Une forteresse sinistre
    Au Moyen Âge, la bastille de Saint-Antoine, à l’est de Paris, constituait l’une des deux portes principales de l’enceinte d’Étienne Marcel, l’autre étant la bastille de Saint-Denis, au nord.
   En 1370, le prévôt de la ville, Hugues Aubriot, entreprit de remplacer la porte fortifiée de Saint-Antoine par une forteresse formée de deux tours massives de 25 mètres d’élévation entourées de douves. Cette paire de tours fut ensuite doublée à l’intérieur du rempart de deux tours supplémentaires, destinées à surveiller le quartier Saint-Antoine.

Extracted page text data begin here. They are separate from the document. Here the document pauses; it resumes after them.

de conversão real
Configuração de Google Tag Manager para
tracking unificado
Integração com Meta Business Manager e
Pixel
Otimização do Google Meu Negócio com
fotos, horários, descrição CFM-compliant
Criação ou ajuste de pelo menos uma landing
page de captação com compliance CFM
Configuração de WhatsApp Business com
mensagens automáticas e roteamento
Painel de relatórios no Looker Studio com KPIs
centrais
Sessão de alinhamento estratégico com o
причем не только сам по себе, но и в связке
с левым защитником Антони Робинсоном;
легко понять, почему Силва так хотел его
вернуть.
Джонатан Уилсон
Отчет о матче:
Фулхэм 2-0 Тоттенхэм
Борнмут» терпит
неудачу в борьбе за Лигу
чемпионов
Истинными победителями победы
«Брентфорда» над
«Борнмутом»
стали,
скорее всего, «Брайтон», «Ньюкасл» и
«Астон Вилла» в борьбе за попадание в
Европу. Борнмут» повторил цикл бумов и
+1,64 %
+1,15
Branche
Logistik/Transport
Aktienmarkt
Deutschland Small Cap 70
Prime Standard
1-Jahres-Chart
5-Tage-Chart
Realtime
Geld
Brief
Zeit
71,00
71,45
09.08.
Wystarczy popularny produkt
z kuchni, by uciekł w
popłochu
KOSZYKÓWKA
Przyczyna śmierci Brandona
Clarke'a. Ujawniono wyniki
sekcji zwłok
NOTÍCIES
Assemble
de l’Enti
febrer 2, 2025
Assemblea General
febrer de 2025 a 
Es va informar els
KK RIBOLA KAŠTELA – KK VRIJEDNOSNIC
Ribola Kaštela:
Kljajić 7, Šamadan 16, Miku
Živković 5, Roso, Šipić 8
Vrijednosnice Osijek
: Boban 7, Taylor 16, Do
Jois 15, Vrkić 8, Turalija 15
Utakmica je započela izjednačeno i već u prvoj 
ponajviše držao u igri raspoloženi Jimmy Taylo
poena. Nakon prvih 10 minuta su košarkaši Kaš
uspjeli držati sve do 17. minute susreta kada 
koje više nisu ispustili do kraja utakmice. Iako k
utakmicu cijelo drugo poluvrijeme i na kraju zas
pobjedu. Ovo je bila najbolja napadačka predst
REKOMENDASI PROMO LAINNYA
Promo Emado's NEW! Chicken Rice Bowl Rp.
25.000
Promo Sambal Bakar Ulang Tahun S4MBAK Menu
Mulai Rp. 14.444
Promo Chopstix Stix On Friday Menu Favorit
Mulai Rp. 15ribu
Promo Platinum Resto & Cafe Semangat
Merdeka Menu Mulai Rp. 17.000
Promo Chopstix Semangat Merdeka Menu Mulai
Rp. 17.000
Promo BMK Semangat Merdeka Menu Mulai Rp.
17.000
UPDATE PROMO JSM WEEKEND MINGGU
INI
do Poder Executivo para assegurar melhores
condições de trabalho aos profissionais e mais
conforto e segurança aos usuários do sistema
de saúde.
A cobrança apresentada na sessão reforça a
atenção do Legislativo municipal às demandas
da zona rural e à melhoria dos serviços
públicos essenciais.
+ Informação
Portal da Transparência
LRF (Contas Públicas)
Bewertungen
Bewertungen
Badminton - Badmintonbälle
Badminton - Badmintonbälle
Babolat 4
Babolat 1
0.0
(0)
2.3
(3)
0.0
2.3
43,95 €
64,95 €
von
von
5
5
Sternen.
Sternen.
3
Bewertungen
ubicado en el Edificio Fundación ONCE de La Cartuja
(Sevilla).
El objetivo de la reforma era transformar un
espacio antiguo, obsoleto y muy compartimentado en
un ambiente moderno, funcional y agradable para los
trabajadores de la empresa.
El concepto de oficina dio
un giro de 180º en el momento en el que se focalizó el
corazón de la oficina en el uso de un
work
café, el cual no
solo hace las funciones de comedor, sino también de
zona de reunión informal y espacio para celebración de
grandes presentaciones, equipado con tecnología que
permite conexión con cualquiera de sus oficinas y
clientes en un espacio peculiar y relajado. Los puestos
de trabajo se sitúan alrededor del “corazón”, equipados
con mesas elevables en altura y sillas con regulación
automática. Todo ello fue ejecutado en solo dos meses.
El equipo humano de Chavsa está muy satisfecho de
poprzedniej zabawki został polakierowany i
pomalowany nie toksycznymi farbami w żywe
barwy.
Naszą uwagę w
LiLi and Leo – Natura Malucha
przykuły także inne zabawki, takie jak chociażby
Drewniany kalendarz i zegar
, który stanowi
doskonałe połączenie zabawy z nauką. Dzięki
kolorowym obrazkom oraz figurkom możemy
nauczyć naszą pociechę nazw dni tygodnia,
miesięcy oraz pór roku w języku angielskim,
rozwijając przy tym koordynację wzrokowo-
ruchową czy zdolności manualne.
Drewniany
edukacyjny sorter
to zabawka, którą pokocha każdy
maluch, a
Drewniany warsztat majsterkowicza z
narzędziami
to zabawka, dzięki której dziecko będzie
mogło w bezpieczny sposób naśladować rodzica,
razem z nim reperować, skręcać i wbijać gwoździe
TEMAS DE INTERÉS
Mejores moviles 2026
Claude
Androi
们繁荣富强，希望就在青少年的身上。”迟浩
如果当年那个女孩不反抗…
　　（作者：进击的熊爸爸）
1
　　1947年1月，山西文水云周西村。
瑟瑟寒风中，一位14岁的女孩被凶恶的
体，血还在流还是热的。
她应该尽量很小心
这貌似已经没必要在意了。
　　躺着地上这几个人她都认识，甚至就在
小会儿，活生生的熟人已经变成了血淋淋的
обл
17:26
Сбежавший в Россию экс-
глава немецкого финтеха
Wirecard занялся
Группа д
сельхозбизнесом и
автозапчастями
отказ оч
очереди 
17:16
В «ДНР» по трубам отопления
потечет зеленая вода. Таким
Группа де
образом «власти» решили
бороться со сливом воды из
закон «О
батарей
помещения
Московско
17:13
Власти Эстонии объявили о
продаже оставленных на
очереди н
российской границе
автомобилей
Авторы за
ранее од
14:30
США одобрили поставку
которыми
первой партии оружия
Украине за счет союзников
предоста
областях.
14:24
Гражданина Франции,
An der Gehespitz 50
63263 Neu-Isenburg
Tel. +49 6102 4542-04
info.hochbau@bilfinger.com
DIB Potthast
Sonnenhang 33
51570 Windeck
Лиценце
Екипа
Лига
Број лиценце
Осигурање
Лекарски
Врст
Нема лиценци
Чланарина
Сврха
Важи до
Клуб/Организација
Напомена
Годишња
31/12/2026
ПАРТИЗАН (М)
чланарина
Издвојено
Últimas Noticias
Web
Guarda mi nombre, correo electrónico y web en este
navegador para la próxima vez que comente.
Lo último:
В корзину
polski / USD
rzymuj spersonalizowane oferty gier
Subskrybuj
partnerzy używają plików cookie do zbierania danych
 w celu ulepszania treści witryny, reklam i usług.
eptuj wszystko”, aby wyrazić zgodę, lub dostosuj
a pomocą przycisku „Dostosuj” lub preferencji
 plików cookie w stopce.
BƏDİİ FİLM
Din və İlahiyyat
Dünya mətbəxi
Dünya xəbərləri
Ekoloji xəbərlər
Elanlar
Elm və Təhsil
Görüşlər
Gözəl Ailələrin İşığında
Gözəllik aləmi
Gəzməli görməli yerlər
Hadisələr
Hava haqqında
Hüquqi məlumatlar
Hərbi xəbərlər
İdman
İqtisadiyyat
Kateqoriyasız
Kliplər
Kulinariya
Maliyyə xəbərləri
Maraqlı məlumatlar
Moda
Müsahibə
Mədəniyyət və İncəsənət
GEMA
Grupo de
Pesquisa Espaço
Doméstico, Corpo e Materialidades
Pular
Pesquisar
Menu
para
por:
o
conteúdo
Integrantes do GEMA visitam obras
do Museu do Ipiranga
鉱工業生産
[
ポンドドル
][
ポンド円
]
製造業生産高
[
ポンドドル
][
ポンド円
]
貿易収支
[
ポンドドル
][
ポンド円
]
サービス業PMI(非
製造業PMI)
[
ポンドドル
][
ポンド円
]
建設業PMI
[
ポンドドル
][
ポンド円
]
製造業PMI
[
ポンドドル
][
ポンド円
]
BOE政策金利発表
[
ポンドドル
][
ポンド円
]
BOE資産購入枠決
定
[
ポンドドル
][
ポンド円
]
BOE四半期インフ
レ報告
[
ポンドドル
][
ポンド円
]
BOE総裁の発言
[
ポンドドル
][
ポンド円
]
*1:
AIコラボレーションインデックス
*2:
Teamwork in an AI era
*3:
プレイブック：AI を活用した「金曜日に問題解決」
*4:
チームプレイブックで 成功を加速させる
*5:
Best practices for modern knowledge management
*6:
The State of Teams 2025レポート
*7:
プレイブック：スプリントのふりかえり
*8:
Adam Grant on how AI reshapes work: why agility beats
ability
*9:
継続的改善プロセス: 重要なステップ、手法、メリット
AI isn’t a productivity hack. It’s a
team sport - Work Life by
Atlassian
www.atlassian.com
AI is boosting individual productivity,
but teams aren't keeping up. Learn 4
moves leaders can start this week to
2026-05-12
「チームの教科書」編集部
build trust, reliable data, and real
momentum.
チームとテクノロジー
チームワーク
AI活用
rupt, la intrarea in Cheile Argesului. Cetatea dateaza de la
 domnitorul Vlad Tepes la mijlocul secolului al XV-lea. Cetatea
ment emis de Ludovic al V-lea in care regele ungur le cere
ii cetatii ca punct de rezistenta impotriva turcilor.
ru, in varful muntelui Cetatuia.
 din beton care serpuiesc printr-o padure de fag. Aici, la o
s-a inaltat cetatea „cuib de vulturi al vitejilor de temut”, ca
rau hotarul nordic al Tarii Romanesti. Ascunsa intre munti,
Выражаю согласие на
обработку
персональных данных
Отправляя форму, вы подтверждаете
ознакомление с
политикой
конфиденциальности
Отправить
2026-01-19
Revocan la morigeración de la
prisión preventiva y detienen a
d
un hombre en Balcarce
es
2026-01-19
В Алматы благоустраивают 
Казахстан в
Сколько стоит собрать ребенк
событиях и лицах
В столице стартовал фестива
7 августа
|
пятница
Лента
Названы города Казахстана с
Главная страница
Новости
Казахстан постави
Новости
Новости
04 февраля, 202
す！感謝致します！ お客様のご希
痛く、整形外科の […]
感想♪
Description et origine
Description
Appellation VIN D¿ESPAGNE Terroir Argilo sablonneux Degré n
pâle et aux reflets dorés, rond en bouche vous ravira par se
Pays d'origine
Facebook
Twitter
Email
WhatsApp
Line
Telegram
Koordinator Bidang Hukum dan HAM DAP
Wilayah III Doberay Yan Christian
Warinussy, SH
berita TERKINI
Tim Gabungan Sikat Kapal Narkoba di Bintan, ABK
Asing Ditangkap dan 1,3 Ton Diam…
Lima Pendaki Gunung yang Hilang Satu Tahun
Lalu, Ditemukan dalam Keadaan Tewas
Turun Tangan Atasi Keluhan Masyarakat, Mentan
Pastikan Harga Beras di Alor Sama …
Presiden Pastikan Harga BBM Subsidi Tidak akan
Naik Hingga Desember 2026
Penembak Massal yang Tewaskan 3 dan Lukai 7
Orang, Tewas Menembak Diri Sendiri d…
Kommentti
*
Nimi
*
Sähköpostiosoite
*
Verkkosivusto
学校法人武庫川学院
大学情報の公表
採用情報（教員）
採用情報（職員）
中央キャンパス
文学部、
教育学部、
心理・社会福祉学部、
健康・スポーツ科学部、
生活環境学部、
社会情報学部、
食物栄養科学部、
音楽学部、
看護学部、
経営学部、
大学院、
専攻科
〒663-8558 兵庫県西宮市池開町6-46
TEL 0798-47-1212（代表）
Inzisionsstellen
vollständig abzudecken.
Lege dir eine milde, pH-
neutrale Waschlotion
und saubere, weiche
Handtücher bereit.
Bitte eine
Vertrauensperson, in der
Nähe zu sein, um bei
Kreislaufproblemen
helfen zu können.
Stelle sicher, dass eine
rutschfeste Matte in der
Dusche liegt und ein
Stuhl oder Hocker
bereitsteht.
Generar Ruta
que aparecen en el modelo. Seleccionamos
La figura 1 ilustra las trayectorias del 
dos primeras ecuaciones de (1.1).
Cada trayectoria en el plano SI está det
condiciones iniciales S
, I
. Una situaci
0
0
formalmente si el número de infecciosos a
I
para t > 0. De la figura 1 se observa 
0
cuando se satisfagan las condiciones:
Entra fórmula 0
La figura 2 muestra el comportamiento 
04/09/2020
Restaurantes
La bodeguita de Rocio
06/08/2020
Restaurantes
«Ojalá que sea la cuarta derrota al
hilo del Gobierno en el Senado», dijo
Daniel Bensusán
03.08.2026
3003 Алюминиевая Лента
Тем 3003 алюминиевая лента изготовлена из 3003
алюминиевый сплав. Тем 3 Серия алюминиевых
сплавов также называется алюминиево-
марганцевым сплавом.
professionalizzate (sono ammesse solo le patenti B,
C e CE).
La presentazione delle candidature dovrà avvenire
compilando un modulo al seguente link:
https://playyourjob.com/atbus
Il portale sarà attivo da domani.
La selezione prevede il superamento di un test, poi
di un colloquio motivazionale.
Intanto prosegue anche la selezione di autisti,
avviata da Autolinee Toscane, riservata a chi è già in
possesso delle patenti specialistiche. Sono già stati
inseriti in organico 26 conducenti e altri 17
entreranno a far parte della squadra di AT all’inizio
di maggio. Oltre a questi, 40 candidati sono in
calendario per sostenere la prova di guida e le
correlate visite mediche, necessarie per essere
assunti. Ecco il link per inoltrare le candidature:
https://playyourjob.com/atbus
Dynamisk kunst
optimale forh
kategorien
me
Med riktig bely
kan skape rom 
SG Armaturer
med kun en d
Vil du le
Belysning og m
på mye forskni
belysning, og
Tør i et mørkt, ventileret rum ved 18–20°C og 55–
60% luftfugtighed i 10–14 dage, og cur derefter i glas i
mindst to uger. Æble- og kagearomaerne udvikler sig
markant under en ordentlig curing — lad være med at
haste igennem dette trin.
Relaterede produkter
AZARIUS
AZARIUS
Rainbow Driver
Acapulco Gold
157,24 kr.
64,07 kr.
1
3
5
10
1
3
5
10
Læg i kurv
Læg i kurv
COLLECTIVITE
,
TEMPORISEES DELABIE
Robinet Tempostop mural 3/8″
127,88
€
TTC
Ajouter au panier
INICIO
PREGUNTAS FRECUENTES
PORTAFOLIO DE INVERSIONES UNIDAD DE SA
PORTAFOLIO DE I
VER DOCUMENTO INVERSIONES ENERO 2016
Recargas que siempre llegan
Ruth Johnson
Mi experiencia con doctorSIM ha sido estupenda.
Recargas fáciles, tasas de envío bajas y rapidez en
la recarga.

  Aubriot compléta encore la forteresse par quatre autres tours qui firent ainsi de l’ensemble une position décisive pour le contrôle de la capitale.Bastille__plan
   La Bastille était donc devenue beaucoup plus imposante que la Tour de Londres de Guillaume le Conquérant que l’on peut visiter encore. Une forteresse similaire était érigée à la même époque à Tarascon, sur les bords du Rhône. Ce  » château du roi René  »  continue quant à lui de dominer de sa masse la ville environnante…
   Après quelques temps  son importance militaire diminua, la Bastille allait assumer la fonction de geôle pour les détenus de marque, dont Aubriot lui-même fut le premier. D’un autre côté, le développement urbain allait amener les habitations à la serrer de plus en plus près, ce qui n’allait pas manquer d’en faire le symbole désagréable de la tutelle royale sur la ville.
    Il faut savoir que l’usage des lettres de cachet (décrets d’arrestation à la discrétion du roi) était devenu aux yeux de tous un abus de droit flagrant. Il y en eut environ  80.000 sous le règne de Louis XIV. Le duc de Nemours, le maréchal de Biron, le marquis de Belle-Isle (Fouquet), le cardinal de Rohan, le duc de Richelieu, le Masque de Fer, le marquis de Sade, Voltaire furent quelques-uns des prisonniers illustres de la forteresse.
   Les prisonniers de condition jouissaient toutefois d’un réel confort au cours de leur détention, pouvant conserver leurs officiers et leur maison, se promener à leur guise, s’y faire servir d’abondance, et recevoir la visite du gouverneur qui se tenait alors debout, chapeau bas… D’autres personnages, à les en croire, n’étaient pas si bien lotis :  »  En hiver, ces caves funestes sont des glacières. En été ce sont des poêles humides, où l’on étouffe, parce que les murs sont trop épais pour que la chaleur puisse les sécher  » 
   En 1789, la Bastille était donc formée de huit tours unies par des murs couverts de chemins de ronde, de mâchicoulis et défendues par 15 pièces de canon.         L’ensemble était entouré d’un large fossé contrôlé par les sentinelles en surplomb. Un bastion en demi-lune défendait l’accès du côté de la Seine et pouvait tenir sous son feu croisé d’éventuels assaillants.
   Venant de la rue Saint-Antoine, on entrait dans la Cour du Passage, puis l’Avancée donnait accès à un premier pont-levis précédant la Cour du Gouvernement, enfin un jeu de ponts-levis accouplés en parallèle amenaient à la porte principale de la forteresse proprement dite, fermée par deux grands battants cuirassés de plaques de fer. Un bâtiment construit sous Louis XV servait de logis aux officiers, et donnait sur une cour d’honneur qui occupait l’essentiel de l’espace compris à l’intérieur des murs.
      Le gouvernement avait prévu en 1784, bien avant le fatidique 14 juillet 1789, de raser la forteresse, vétuste et inutile, et de la remplacer par une place Louis XVI.
 Peu après la prise de la forteresse, un certain Amour de Saint-Maximim découvrit dans les décombres un rouleau de papier recouvert recto verso d’une écriture fine.     Il s’agissait des écrits clandestins du marquis de Sade, l’un des derniers hôtes involontaires de la Bastille. Il en était sorti quelques jours avant sa prise.